Problems with conceptual semantics
Jackendoff’s system could be criticized for precisely this feature: its highly abstract primitives. These may permit interesting connections to be made between apparently unrelated meanings, but how justified are we in believing that these connections are cognitively real? Clearly, the more abstract the conceptual primitives we propose, the greater the number of possible connections between domains we can make. This is a similar criticism to the criticism of arbitrariness earlier made against cognitive semantics (7.2.6). What guarantee do we have, for instance, that a conceptual feature like [PL] really exists? In its current early state, the theory seems somewhat arbitrary and unconstrained: the investigator simply looks for plausible underlying conceptual structures, but there are no clear procedures for determining when a primitive is justified.
Jackendoff has addressed this question in two ways. First, he has stated that it is simply too early to demand that the theory justify its primitives: as in any immature science, all we have to go on are hunches; only when we have a good description of the semantic phenomena can we begin to constrain the theory (1990: 4). Second, he adopts a holistic approach to the justification of his primitives:
In fact, an isolated primitive can never be justified: a primitive makes sense only in the context of the overall system of primitives in which it is embedded. With this proviso, however, I think a particular choice of primitives should be justified on the grounds of its capacity for expressing generalizations and explaining the distribution of the data. That is, a proposed system of primitives is subject to the usual scientific standards of evaluation. (1991: 12)
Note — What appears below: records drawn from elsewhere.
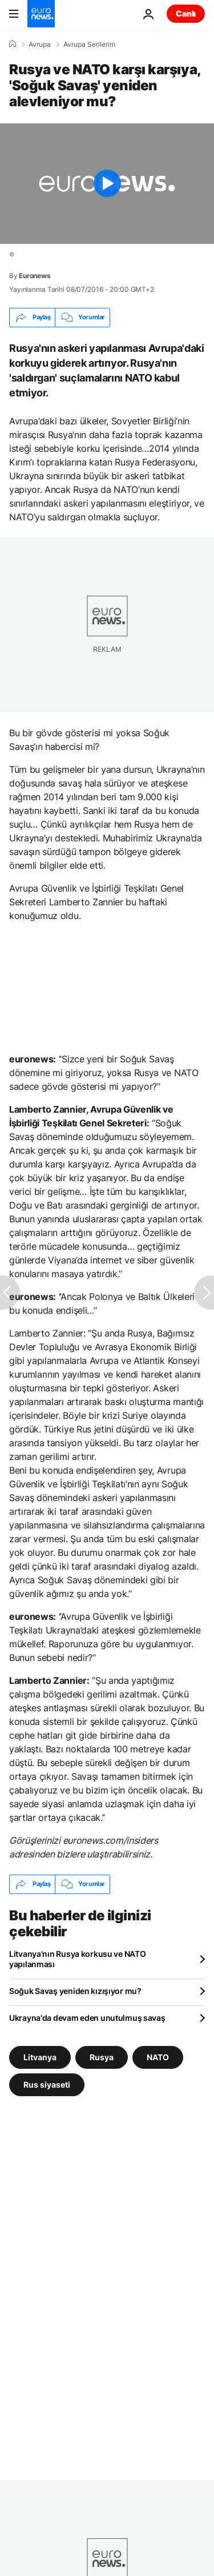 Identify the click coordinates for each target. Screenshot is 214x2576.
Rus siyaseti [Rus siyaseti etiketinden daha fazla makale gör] (46, 2084)
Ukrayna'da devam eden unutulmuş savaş (87, 2018)
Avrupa (40, 44)
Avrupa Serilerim (89, 44)
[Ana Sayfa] (12, 44)
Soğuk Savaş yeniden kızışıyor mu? (75, 1991)
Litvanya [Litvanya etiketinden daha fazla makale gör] (39, 2056)
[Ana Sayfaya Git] (41, 13)
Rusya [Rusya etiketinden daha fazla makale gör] (102, 2056)
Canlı (186, 13)
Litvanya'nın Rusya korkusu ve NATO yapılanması (77, 1959)
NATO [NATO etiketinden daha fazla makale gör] (158, 2056)
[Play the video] (107, 183)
This reply might not satisfy everyone, since it does not tell us which generalizations are psychologically real and which are merely artefacts of the analysis. One possible way of constraining the generalizations is to look for ones for which there is some independent linguistic evidence. For example, Jackendoff’s proposal that verb iterativity as illustrated in (16) above and nominal plurality are varieties of a single conceptual feature, PL, might be supported by the fact that some languages instantiate this with an identical morphological category. In Siraya, for example (Austronesian, Taiwan; extinct), reduplication had these very functions (Adelaar 2000). Another might be to look for psychological or perhaps neurological evidence to support the analyses developed in Conceptual Semantics.
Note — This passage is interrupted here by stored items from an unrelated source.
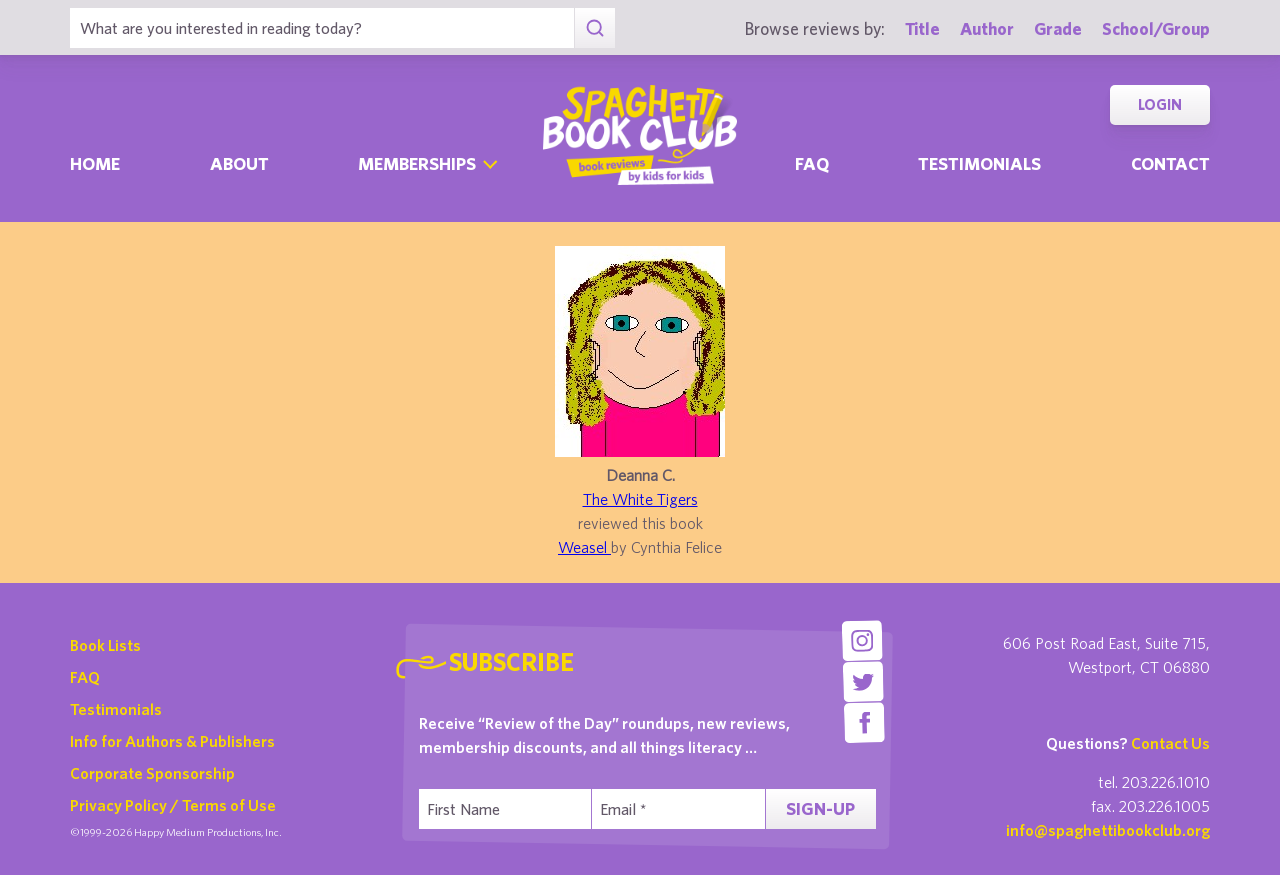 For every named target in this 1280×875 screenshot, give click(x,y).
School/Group (1156, 28)
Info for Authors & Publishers (172, 741)
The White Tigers (640, 499)
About (239, 163)
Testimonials (979, 163)
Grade (1058, 28)
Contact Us (1170, 743)
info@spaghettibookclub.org (1108, 830)
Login (1160, 104)
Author (987, 28)
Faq (812, 163)
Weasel (584, 547)
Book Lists (105, 645)
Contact (1170, 163)
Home (95, 163)
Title (922, 28)
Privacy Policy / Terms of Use (173, 805)
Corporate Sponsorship (152, 773)
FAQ (85, 677) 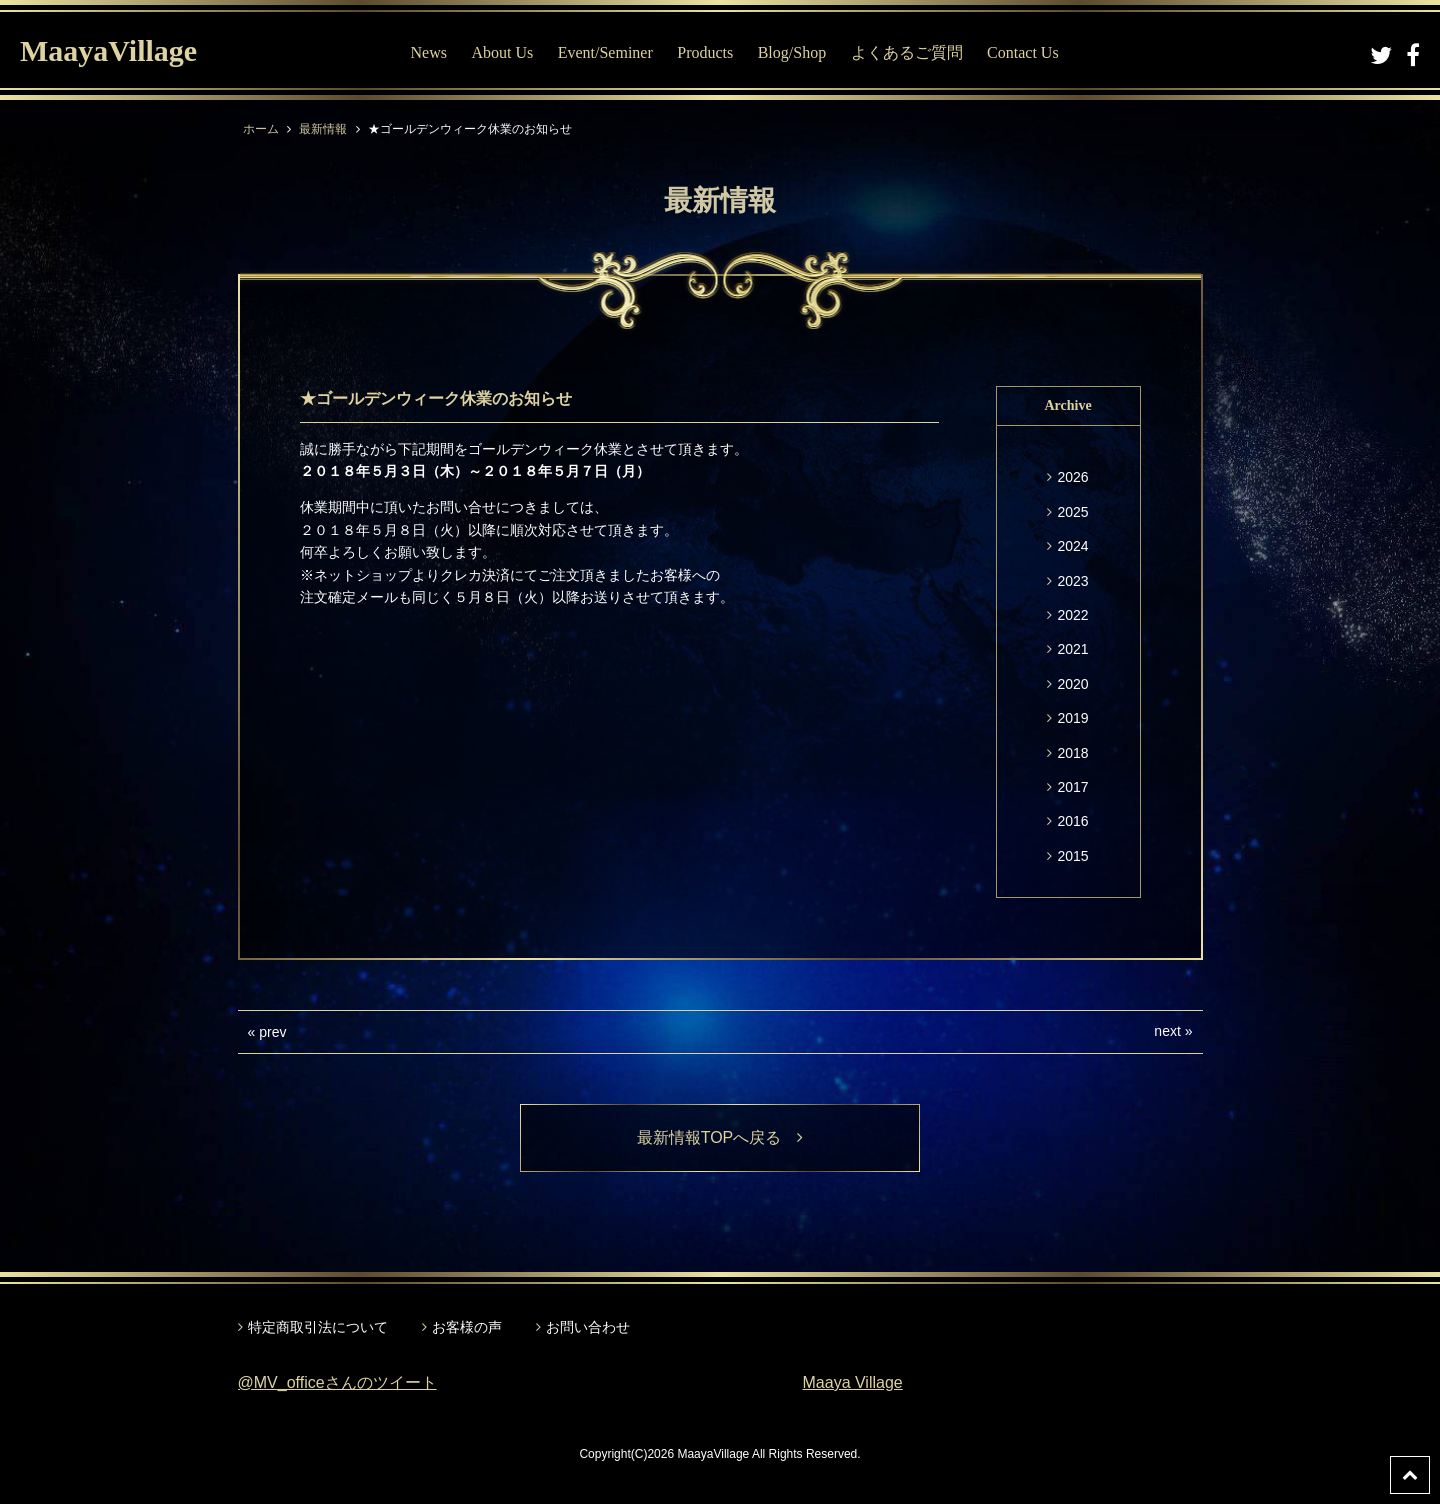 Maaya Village (853, 1382)
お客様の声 (467, 1327)
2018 (1072, 753)
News (429, 52)
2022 (1072, 615)
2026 (1072, 477)
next (1167, 1031)
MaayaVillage (108, 50)
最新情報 (323, 129)
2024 (1072, 546)
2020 (1072, 684)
A different line of criticism would be to question how we know whether the primitives are actually primitive. Perhaps it will turn out that some of them can be decomposed into even smaller conceptual units. Jackendoff is not perturbed by this possibility. He has often stated that there is no way to know exactly how far decomposition will be possible; and, in fact, his own work has suggested further decompositions for what were originally presented as primitives, such as the proposed decomposition of Path and Place into dimensionality and directionality features. Semantics is no different in this way from the decomposition characteristic of physical sciences: particle physicists do not know how far their decomposition of matter will lead, but that does not deprive their current attempts of legitimacy.